Despite some economies (e.g. controlled) may have certain limitations within national legislation[26], it has become common that tribunals in most circumstances taking pro-arbitration approach. In majority of cases the tribunals uphold validity of agreements by application of principles of estoppel, ratification and good faith[27].

Some Tribunals[28] even extend the arbitration clause to the parent and subsidiary companies, despite lack of formal signature. Worth noting also that assignment of arbitration clause is possible automatically[29] if not excluded by the parties or during pending arbitration[30].

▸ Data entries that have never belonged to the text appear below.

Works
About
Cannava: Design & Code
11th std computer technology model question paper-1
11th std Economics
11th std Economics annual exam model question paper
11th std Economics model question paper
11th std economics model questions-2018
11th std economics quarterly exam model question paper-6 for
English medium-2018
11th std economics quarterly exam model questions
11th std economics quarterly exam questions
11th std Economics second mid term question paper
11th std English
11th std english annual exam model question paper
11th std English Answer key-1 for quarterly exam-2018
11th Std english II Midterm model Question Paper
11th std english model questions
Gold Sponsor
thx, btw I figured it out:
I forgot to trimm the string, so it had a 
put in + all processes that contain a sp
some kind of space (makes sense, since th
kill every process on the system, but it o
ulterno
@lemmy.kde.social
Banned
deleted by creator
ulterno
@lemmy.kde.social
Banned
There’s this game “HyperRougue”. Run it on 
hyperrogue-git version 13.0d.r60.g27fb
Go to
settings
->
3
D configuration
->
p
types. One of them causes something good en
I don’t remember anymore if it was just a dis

Other essential characteristics of valid arbitration clause. 

  1. Arbitrability.

Non-arbitrability doctrine has a different nature from substantive validity, limiting specifically the right of the parties to arbitrate certain types of disputes[31]

  1. Separability.

As a matter of general rule, the consent given by the parties to the contract does not necessarily mean consent to the arbitration clause. The critical issue is whether parties made a valid consent to the agreement to arbitrate itself.

  1. Effectiveness.

There are generally three[32] fundamental criteria for the effective clause[33]: (1) agreement to arbitrate; (2) scope; and (3) finality

Agreement to arbitrate.

Rather straightforward requirement providing the express parties’ intention to arbitrate rather than litigate. Arbitration should be the only[34] forum where the disputes should be resolved.

Scope of arbitration.

Fundamental issue when considering the effectiveness of the clause is weather the parties’ language[35] of agreement extends to all contractual (or noncontractual, e.g. tort, delict) claims making it a subject of arbitration or only to a limited ones. Presently, the most of jurisdictions holds a pro-arbitration approach in this respect.

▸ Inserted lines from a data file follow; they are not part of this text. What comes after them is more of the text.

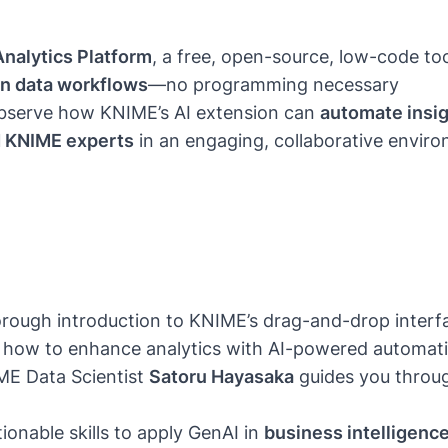
nalytics Platform
, a free, open-source, low-code too
in data workflows
—no programming necessary
serve how KNIME’s AI extension can
automate insi
d KNIME experts
in an engaging, collaborative envir
rough introduction to KNIME’s drag-and-drop interfac
 how to enhance analytics with AI-powered automatio
ME Data Scientist
Satoru Hayasaka
guides you throu
onable skills to apply GenAI in
business intelligence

Broad wording of clause is of the essence providing “all” or “any” claims to be covered by arbitration. The narrower wording may lead to consequences where tort and other non-contractual claims were recognized as giving no rise to arbitration. However the recent findings of the House of Lords in Premium Nafta v Fili[36] make it less relevant. If there is nothing in[syntax unclear here?] contrary it illogical to assume that parties had intention to “split” jurisdiction[37].

Basically there was a move away from the overly formalistic approach. Lord Hoffmann  in that case first reviewed the terms of the standard ‘Shelltime 4 Form’ arbitration clause as only “the agreement can tell you what kind of disputes they intended to submit to arbitration.” The starting position in the construction of an arbitration clause should be that rational businessmen intend that all disputes arising out of that agreement will be decided by the same tribunal. This presumption should be applied unless there is express language to the contrary. Lord Hoffmann declined to consider in detail the extensive case law on the scope of specific wordings used in arbitration clauses – ‘arising under’ or ‘arising out of’ -  as he agreed with the Court of Appeal that “the time had come to draw a line under the authorities to date and make a fresh start.” Lord Hope of Craighead in his separate assenting opinion confirmed this approach in particular in the context of international commerce. 'This view is consistent with the approach adopted in other jurisdictions. Lord Hoffmann cited a German Bundesgerichtshof Decision of 1970 and Lord Hope of Craighead referred to decisions from the courts of the United States and Australia to conclude that arbitration provisions should be construed as broadly as possible and to prevent different proceedings in alternative fora.'

Finality of the award.

Providing in writing a “one stop” forum is essential for fast and efficient arbitration process. Still respective attention should be made to national laws which in majority of cases allows limited rights to appeal. For example Arbitration Act 1996 gives parties a right to appeal either on issues of serious irregularity (art. 68) or on a point of law (art. 69). This latter is not possible if institutional rules confirm award is final and binding e.g. LCIA or ICC. section 68 is a mandatory provision - that is the parties can not contract out of the possibility of a challenge for procedural irregularity.

Other relevant considerations.

Many practitioners[38] and law associations provide generally similar recommendations to this effect. I shall outline the fundamental ones:

  1. Decide between ad hoc or institutional arbitration;

Institutional provide usually all necessary assistance, rules and procedures, facilities, etc for a certain fee, unlike ad hoc arbitrations where parties all liable for running arbitration, which sometimes leads to many disputes on the procedure.

  1. Seat of arbitration;

It may influence on the law that is applicable to arbitration and courts of which jurisdiction should make assistance and/or support of process. Friendly to arbitration jurisdictions is highly recommended.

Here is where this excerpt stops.